- [Collected data]:
------------------------------------------------

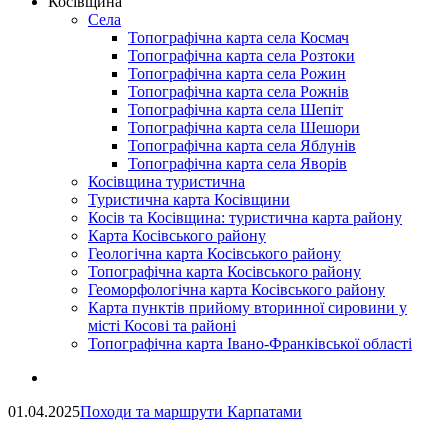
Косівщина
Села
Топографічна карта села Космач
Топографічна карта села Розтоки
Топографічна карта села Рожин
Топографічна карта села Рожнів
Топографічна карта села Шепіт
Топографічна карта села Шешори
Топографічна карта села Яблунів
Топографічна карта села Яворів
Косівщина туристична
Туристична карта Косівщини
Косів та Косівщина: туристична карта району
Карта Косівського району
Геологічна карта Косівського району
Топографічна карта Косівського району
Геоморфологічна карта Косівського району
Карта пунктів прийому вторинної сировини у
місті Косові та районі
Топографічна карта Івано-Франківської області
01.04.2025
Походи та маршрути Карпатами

------------------------------------------------

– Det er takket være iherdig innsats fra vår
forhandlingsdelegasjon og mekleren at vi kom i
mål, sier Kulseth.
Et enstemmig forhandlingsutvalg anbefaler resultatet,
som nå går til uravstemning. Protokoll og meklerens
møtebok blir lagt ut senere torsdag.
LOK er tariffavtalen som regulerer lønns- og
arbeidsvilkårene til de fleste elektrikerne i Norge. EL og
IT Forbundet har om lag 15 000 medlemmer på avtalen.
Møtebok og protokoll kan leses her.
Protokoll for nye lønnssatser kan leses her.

------------------------------------------------

- [Work to complete]: Take every line from the data that contains the word "Косівського".

- [Task result]:
Карта Косівського району
Геологічна карта Косівського району
Топографічна карта Косівського району
Геоморфологічна карта Косівського району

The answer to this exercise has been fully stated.